BOOK REVIEW / Grime and punishment in Glasgow: 'Swing Hammer Swing]' - Jeff Torrington: Secker & Warburg, 7.99 pounds

ALTHOUGH Alasdair Gray's Lanark (1981) may be said to have inaugurated the new school of urban Scottish writing, the school really threw open its doors with the publication, four years later, of Lean Tales, a collection featuring the work of Gray, James Kelman and Agnes Owens. Most of the chief characteristics of the genre were here revealed: the weirdness (Gray), the self-absorbed brooding (Kelman), the tough realism (Owens). In addition, the volume contained two of Kelman's finest early pieces, 'Extra Cup' and 'A Nightboilerman's Notes'.

Of these three it was Kelman who proved to be the most influential. The philosophical Scots vagrant who hasn't the price of a cup of tea but can still offer you his opinions on Dostoyevsky is a fixture of the modern Scottish novel; short stories of the sort submitted to the annual HarperCollins / Scottish Arts Council anthology echo to the sound of breaking glass and edgy Glasgow patois. Doubtless, to adapt a remark once made of Hardy and his Dorsetshire rustics, the inhabitants of those Cathcart speakeasies, cautiously nursing their pints of Heavy and studying the racing form, now have all the vanity of the artist's model.

At first sight Jeff Torrington's first novel, which has already won the Whitbread Prize for its category and may yet go on to even higher things, looks ready to fit into the Kelman bracket, a suspicion reinforced by Kelman's matey jacket puff.
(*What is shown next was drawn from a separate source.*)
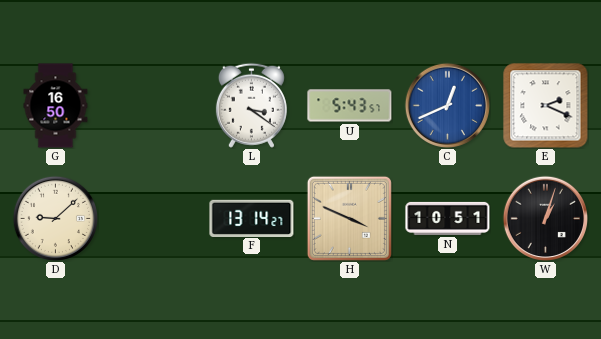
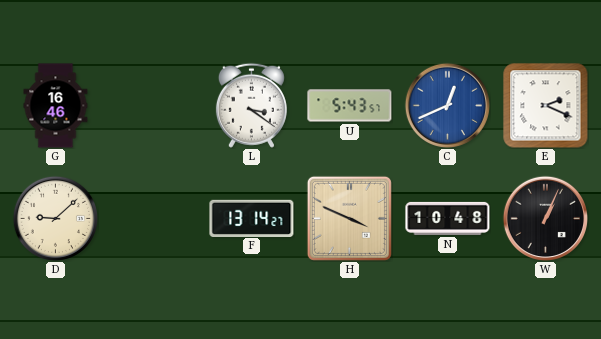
G: 16:50 -> 16:46
N: 10:51 -> 10:48
W: 1:03 -> 1:04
As it turns out, though, the result is pleasantly underivative. This is not to ignore Torrington's continual nods in the direction of his mentor. In particular, he shares both Kelman's demotic prosiness - a sort of parody of fine writing meets Rab C Nesbitt - and his highbrow literary leanings. This might be the Gorbals, and the banter might be exchanged on the steps of tramp-haunted urinals, but the reference points are Nietzche, Pascal, Chekhov and Sartre ('JPS').

Set in the Sixties, when the tenements are going down and the populace is on the move to Sir Basil Spence's 'Big Stone Wigwam in the Sky' (the ill-fated Hutcheson Redevelopment Plan), Swing Hammer Swing] is less a novel than an enormous, rambling monologue. Its charm lies in its sheer discursiveness.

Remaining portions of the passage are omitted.